A poll by the National Sleep Foundation found that 83% of adults who did vigorous exercise during the day had fairly or very good sleep. In comparison, just 56% who didn’t do any exercise slept well.
Not only does exercise naturally tire you out, but it also helps combat stress, anxiety and depression. So by helping you relax and deal with mental turmoil, it’s helping you unwind and sleep better.
18. Get some sun
Even if you can’t exercise, it’s a good idea to get out of the house for a walk or just sit in the daylight. Sunlight helps keep your body clock ticking over nicely, and is good for mental well-being.
19. Quit smoking
Nicotine is a stimulant and like caffeine, can result in sleeplessness. At the very least try not to smoke in the hour or two before bedtime. If you’re a heavy smoker it’s another good reason to consider quitting.

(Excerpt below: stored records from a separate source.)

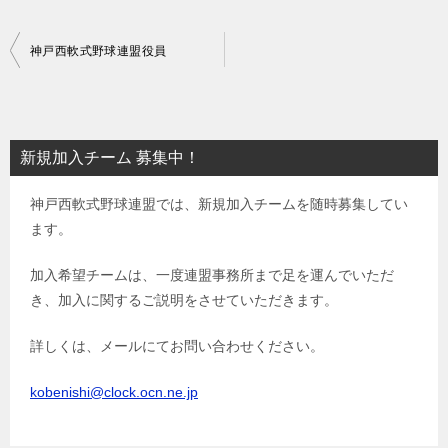
投
神戸西軟式野球連盟役員
稿
ナ
ビ
新規加入チーム 募集中！
ゲ
神戸西軟式野球連盟では、新規加入チームを随時募集してい
ー
ます。
シ
ョ
加入希望チームは、一度連盟事務所まで足を運んでいただ
き、加入に関するご説明をさせていただきます。
ン
詳しくは、メールにてお問い合わせください。
kobenishi@clock.ocn.ne.jp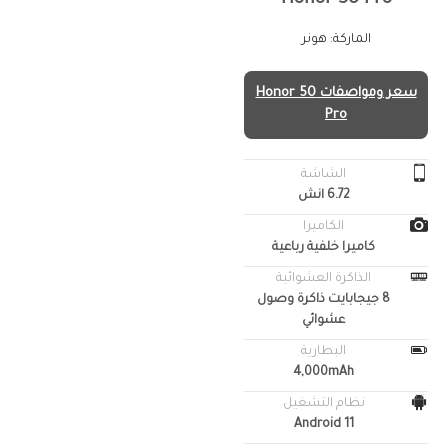
الماركة: هونر
سعر ومواصفات Honor 50
Pro
الشاشة
6.72 انش
الكاميرا
كاميرا خلفية رباعية
الذاكرة العشوائية
8 جيجابايت ذاكرة وصول
عشوائي
البطارية
4,000mAh
نظام التشغيل
Android 11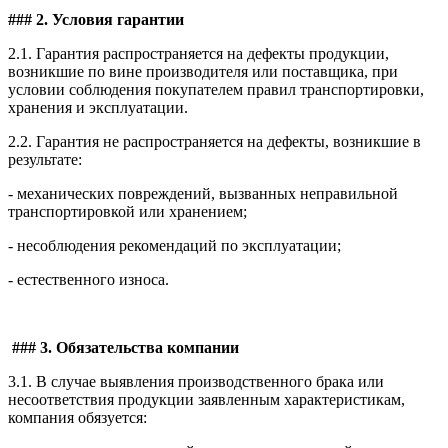
### 2. Условия гарантии
2.1. Гарантия распространяется на дефекты продукции,
возникшие по вине производителя или поставщика, при
условии соблюдения покупателем правил транспортировки,
хранения и эксплуатации.
2.2. Гарантия не распространяется на дефекты, возникшие в
результате:
- механических повреждений, вызванных неправильной
транспортировкой или хранением;
- несоблюдения рекомендаций по эксплуатации;
- естественного износа.
### 3. Обязательства компании
3.1. В случае выявления производственного брака или
несоответствия продукции заявленным характеристикам,
компания обязуется: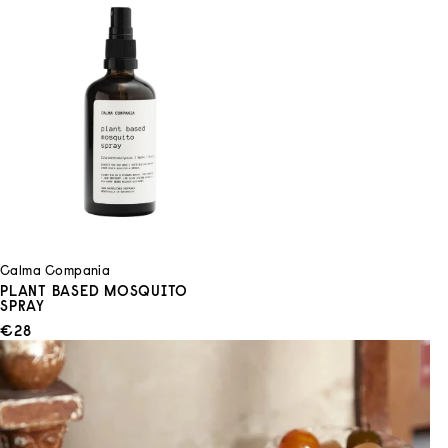
Calma Compania
PLANT BASED MOSQUITO
SPRAY
ANGEBOT
€28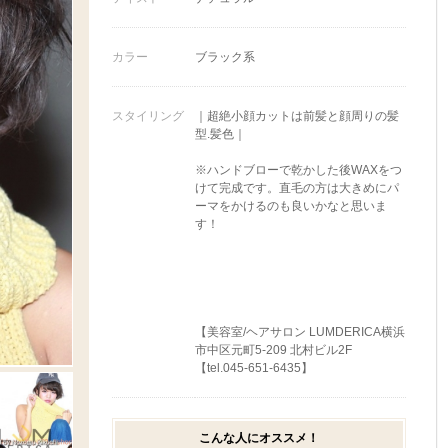
カラー
ブラック系
スタイリング
｜超絶小顔カットは前髪と顔周りの髪
型.髪色｜
※ハンドブローで乾かした後WAXをつ
けて完成です。直毛の方は大きめにパ
ーマをかけるのも良いかなと思いま
す！
【美容室/ヘアサロン LUMDERICA横浜
市中区元町5-209 北村ビル2F
【tel.045-651-6435】
こんな人にオススメ！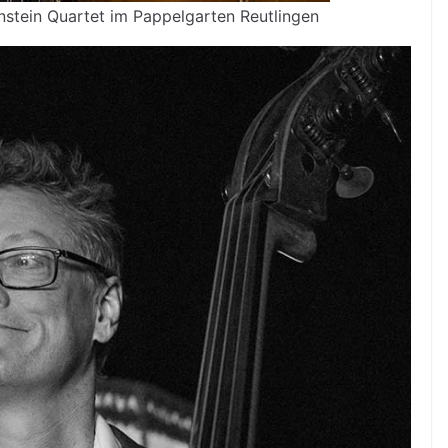
stein Quartet im Pappelgarten Reutlingen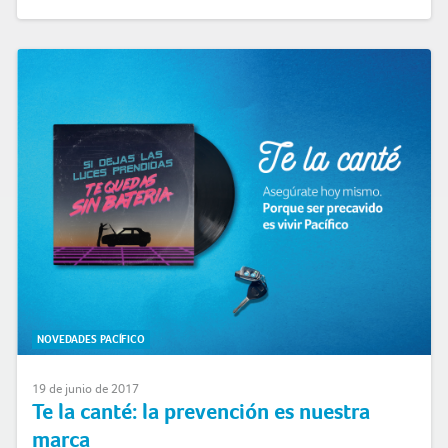
NOVEDADES PACÍFICO
19 de junio de 2017
Te la canté: la prevención es nuestra
marca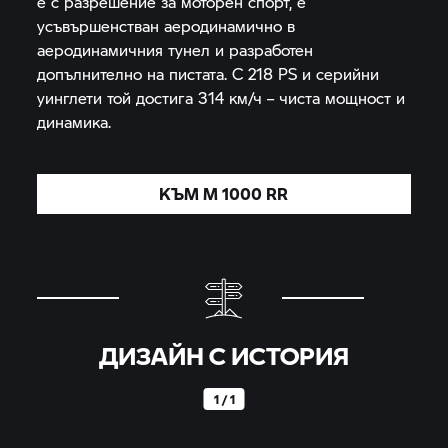
е с разрешение за моторен спорт, е
усъвършенстван аеродинамично в
аеродинамичния тунел и разработен
допълнително на пистата. С 218 PS и серийни
уинглети той достига 314 км/ч – чиста мощност и
динамика.
КЪМ
M 1000 RR
ДИЗАЙН С ИСТОРИЯ
1 / 1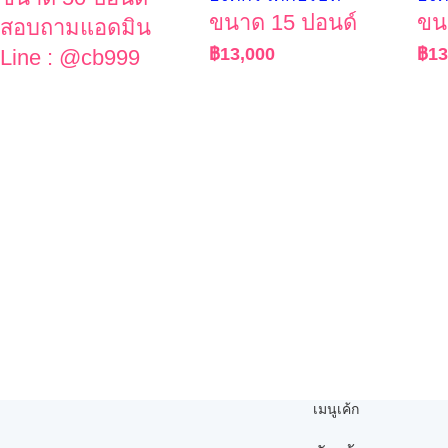
ขนาด 15 ปอนด์
ขน
สอบถามแอดมิน
฿
13,000
฿
13
Line : @cb999
เมนูเค้ก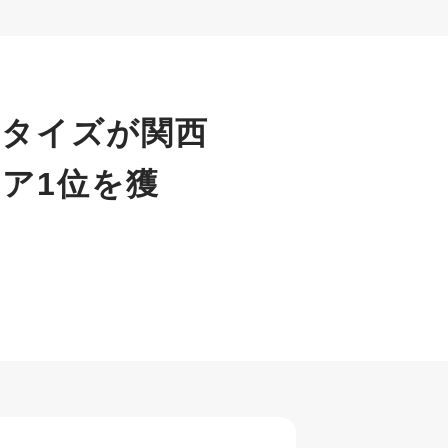
社タイズが関西
ェア1位を獲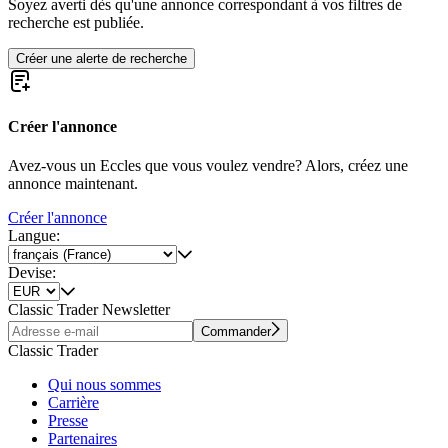
Soyez averti dès qu'une annonce correspondant à vos filtres de
recherche est publiée.
Créer une alerte de recherche
Créer l'annonce
Avez-vous un Eccles que vous voulez vendre? Alors, créez une
annonce maintenant.
Créer l'annonce
Langue:
Devise:
Classic Trader Newsletter
Commander
Classic Trader
Qui nous sommes
Carrière
Presse
Partenaires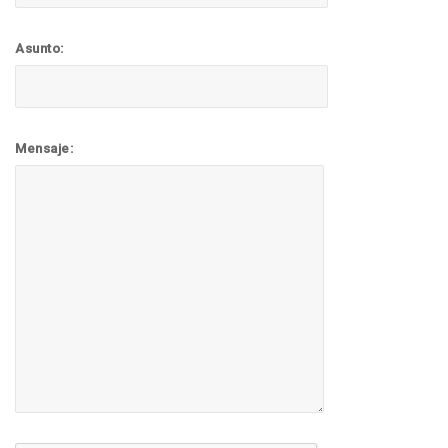
Asunto:
Mensaje: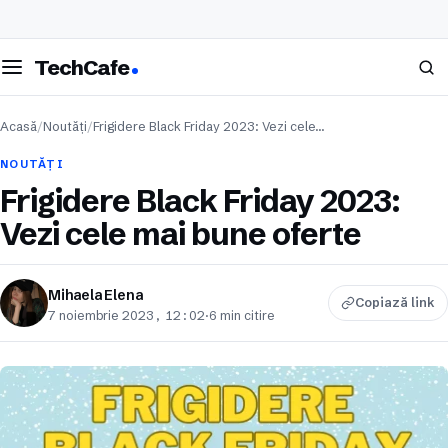
eschide meniul
Caută
TechCafe
Acasă
/
Noutăți
/
Frigidere Black Friday 2023: Vezi cele…
NOUTĂȚI
Frigidere Black Friday 2023:
Vezi cele mai bune oferte
Mihaela Elena
Copiază link
7 noiembrie 2023, 12:02
·
6 min citire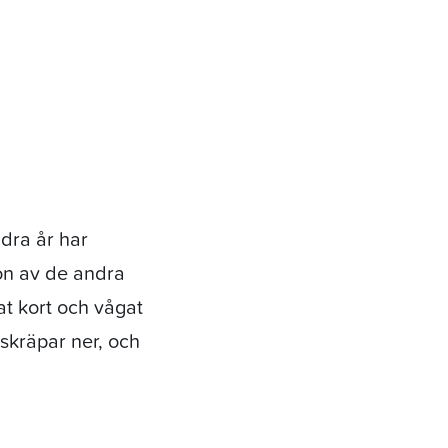
ndra år har
on av de andra
t kort och vågat
skräpar ner, och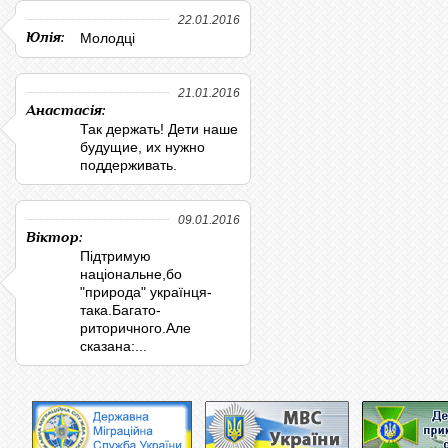
22.01.2016
Юлія:
Молодці
21.01.2016
Анастасія:
Так держать! Дети наше
будущие, их нужно
поддерживать.
09.01.2016
Віктор:
Підтримую
національне,бо
"природа" українця-
така.Багато-
риторичного.Але
сказана:...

20. Avoid sleeping pills and check your medication side-effects
Tempting as it might be to have an emergency supply of sleeping pills, it’s better not to get into the habit of relying on them.
Rebound insomnia when coming off sleeping pills can ruin all the hard work you put into developing healthy sleep habits.
It’s also worth checking the information leaflets of any other medication you’re taking, or consult your doctor. You might be surprised to find they list symptoms such as restlessness, agitation, and insomnia as possible side effects.
How many of these habits do you do now? Are there any you think would help you, or do you have any other suggestions?